No Clinically Significant Drug Interaction Between Nurtec and Cyclosporine Eye Drops
There is no clinically significant drug interaction between Nurtec (rimegepant) and cyclosporine ophthalmic drops, and these medications can be used together safely. The interaction study with systemic cyclosporine demonstrates minimal impact on rimegepant exposure, and topical cyclosporine eye drops have negligible systemic absorption, making any interaction clinically irrelevant.

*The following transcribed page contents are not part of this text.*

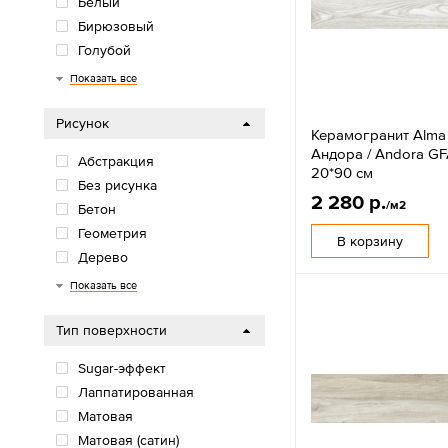
Белый
Бирюзовый
Голубой
Жёлтый
Зелёный
Коричневый
Красный
Медовый
Молочный
Оранжевый
Песочный
Разноцветный
Розовый
Светло-бежевый
Светло-коричневый
Светло-серый
Серо-коричневый
Серый
Синий
Темно-серый
Темно-серый
Фиолетовый
Чёрный
Показать все
Рисунок
Керамогранит Alma
Андора / Andora 
Абстракция
20*90 см
Без рисунка
2 280 р.
/м2
Бетон
Геометрия
В корзину
Дерево
Камень
Металл
Мозаика
Моноколор
Мрамор
Оникс
Орнамент
пэчворк
Пэчворк
Соль-перец
Терраццо
Ткань
Травертин
Узоры
Флора
Цемент
Показать все
Тип поверхности
Sugar-эффект
Лаппатированная
Матовая
Матовая (сатин)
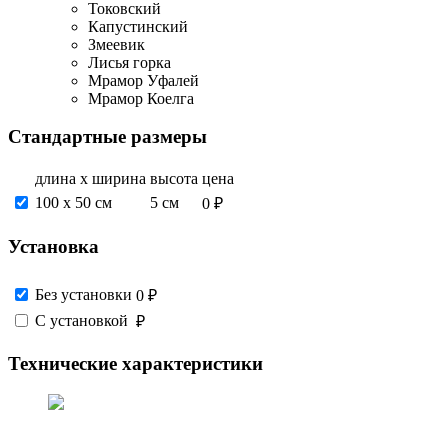
Токовский
Капустинский
Змеевик
Лисья горка
Мрамор Уфалей
Мрамор Коелга
Стандартные размеры
длина х ширина
высота
цена
100 х 50 см
5 см
0 ₽
Установка
Без установки
0 ₽
С установкой
₽
Технические характеристики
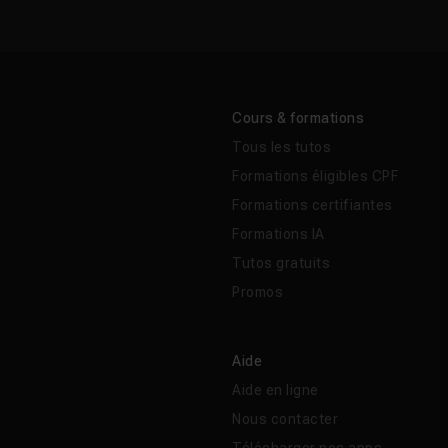
Cours & formations
Tous les tutos
Formations éligibles CPF
Formations certifiantes
Formations IA
Tutos gratuits
Promos
Aide
Aide en ligne
Nous contacter
Télécharger nos apps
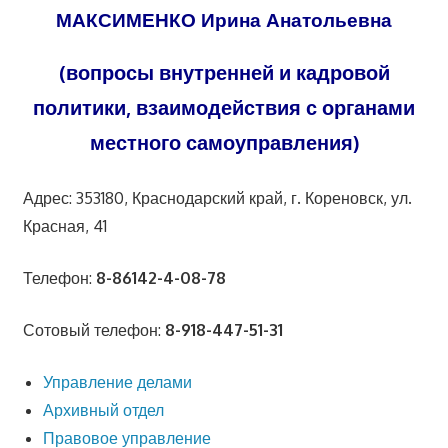
МАКСИМЕНКО Ирина Анатольевна
(вопросы внутренней и кадровой
политики, взаимодействия с органами
местного самоуправления)
Адрес: 353180, Краснодарский край, г. Кореновск, ул.
Красная, 41
Телефон:
8-86142-4-08-78
Сотовый телефон:
8-918-447-51-31
Управление делами
Архивный отдел
Правовое управление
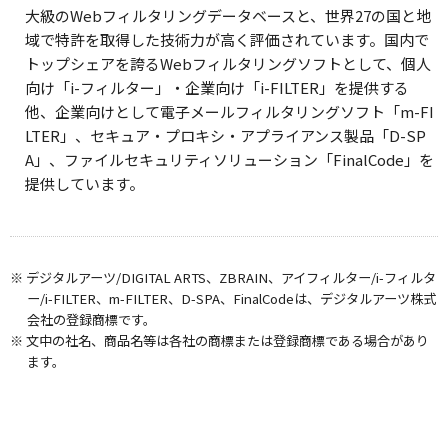
大級のWebフィルタリングデータベースと、世界27の国と地
域で特許を取得した技術力が高く評価されています。国内で
トップシェアを誇るWebフィルタリングソフトとして、個人
向け「i-フィルター」・企業向け「i-FILTER」を提供する
他、企業向けとして電子メールフィルタリングソフト「m-FI
LTER」、セキュア・プロキシ・アプライアンス製品「D-SP
A」、ファイルセキュリティソリューション「FinalCode」を
提供しています。
※ デジタルアーツ/DIGITAL ARTS、ZBRAIN、アイフィルター/i-フィルタ
ー/i-FILTER、m-FILTER、D-SPA、FinalCodeは、デジタルアーツ株式
会社の登録商標です。
※ 文中の社名、商品名等は各社の商標または登録商標である場合があり
ます。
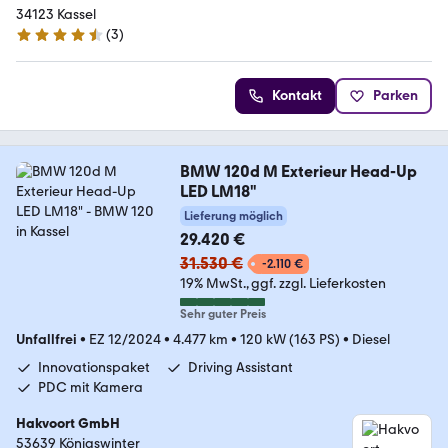
34123 Kassel
(
3
)
4.3 Sterne
Kontakt
Parken
BMW 120d M Exterieur Head-Up
LED LM18"
Lieferung möglich
29.420 €
31.530 €
-2.110 €
19% MwSt.
ggf. zzgl. Lieferkosten
Sehr guter Preis
Unfallfrei
•
EZ 12/2024
•
4.477 km
•
120 kW (163 PS)
•
Diesel
Innovationspaket
Driving Assistant
PDC mit Kamera
Hakvoort GmbH
53639 Königswinter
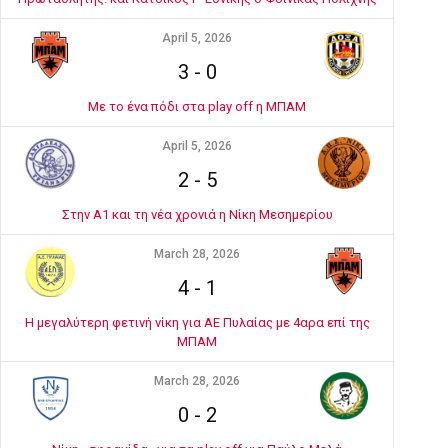
April 5, 2026
3
-
0
Με το ένα πόδι στα play off η ΜΠΑΜ
April 5, 2026
2
-
5
Στην Α1 και τη νέα χρονιά η Νίκη Μεσημερίου
March 28, 2026
4
-
1
Η μεγαλύτερη φετινή νίκη για ΑΕ Πυλαίας με 4αρα επί της
ΜΠΑΜ
March 28, 2026
0
-
2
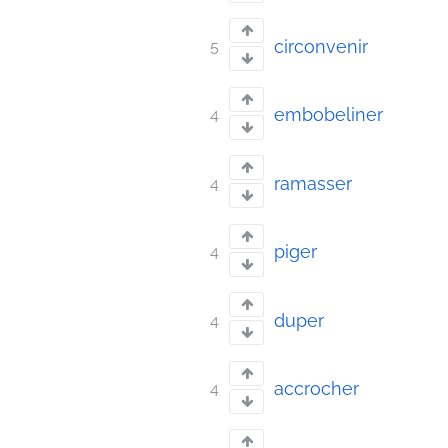
circonvenir
5
embobeliner
4
ramasser
4
piger
4
duper
4
accrocher
4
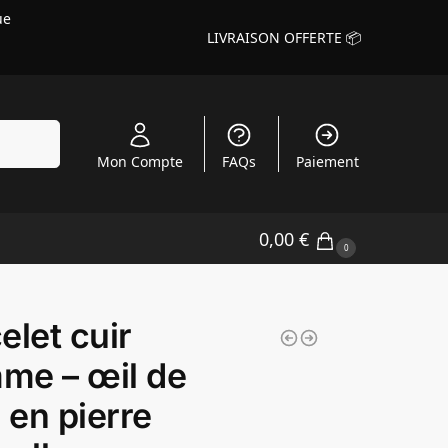
ue
LIVRAISON OFFERTE 📦
echerche
Mon Compte
FAQs
Paiement
0,00
€
0
elet cuir
me – œil de
e en pierre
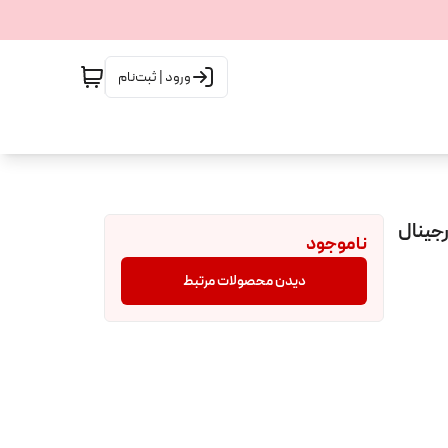
ورود | ثبت‌نام
ناموجود
دیدن محصولات مرتبط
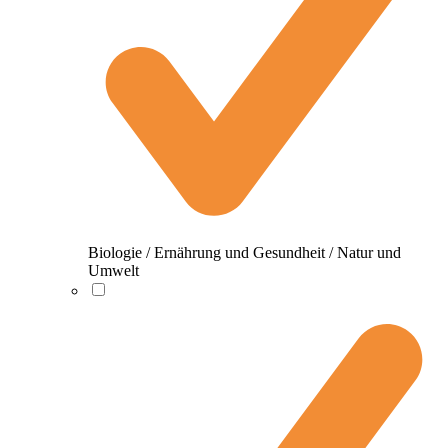
Biologie / Ernährung und Gesundheit / Natur und
Umwelt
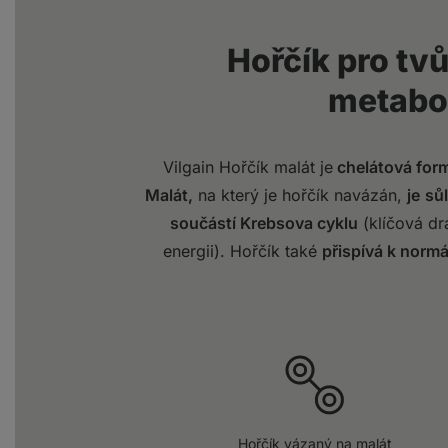
Hořčík pro tvů
metabo
Vilgain Hořčík malát je
chelátová for
Malát,
na který je hořčík navázán,
je
sůl
součástí Krebsova cyklu
(klíčová dr
energii). Hořčík také
přispívá k norm
Hořčík vázaný na malát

Evidence from FDA Drug Label
The FDA label for rimegepant provides direct evidence regarding cyclosporine interaction 1:
- A dedicated drug interaction study showed that concomitant administration of rimegepant with cyclosporine (a potent P-gp and BCRP inhibitor) resulted in only a 1.6-fold increase in rimegepant AUC and 1.4-fold increase in Cmax 1
- This magnitude of increase is not considered clinically significant and does not require dose adjustment 1
- The study evaluated systemic cyclosporine, which produces far higher blood levels than topical ophthalmic formulations 1
Why Topical Cyclosporine Eye Drops Are Even Less Concerning
Cyclosporine eye drops have extremely low systemic bioavailability, making drug interactions with oral medications virtually impossible 2:
- Blood concentrations after topical cyclosporine 2% eye drops (six drops daily) only reach the detection limit of assays, indicating negligible systemic absorption 2
- This explains the complete absence of systemic toxicity with topical cyclosporine 2
- Even with repeated dosing, systemic integration is minimal to undetectable 2
Clinical Recommendation
Patients can safely use Nurtec (rimegepant) for migraine treatment while using cyclosporine eye drops for dry eye disease or other ocular conditions without dose adjustment or special monitoring 1, 2:
- No dose modification of rimegepant is needed 1
- No additional monitoring is required beyond standard care for each medication 1, 2
- The interaction observed with systemic cyclosporine (1.6-fold increase) is already considered clinically insignificant, and topical formulations produce exponentially lower systemic exposure 1, 2
Important Context
The rimegepant drug label specifically addresses interactions with strong CYP3A4 inhibitors (which increase exposure 4-fold) and P-gp/BCRP inhibitors like cyclosporine (which increase exposure only 1.6-fold) 1. The modest 1.6-fold increase with systemic cyclosporine does not warrant dose adjustment, and topical cyclosporine produces negligible systemic levels 1, 2. This makes the theoretical interaction with eye drops clinically meaningless in real-world practice.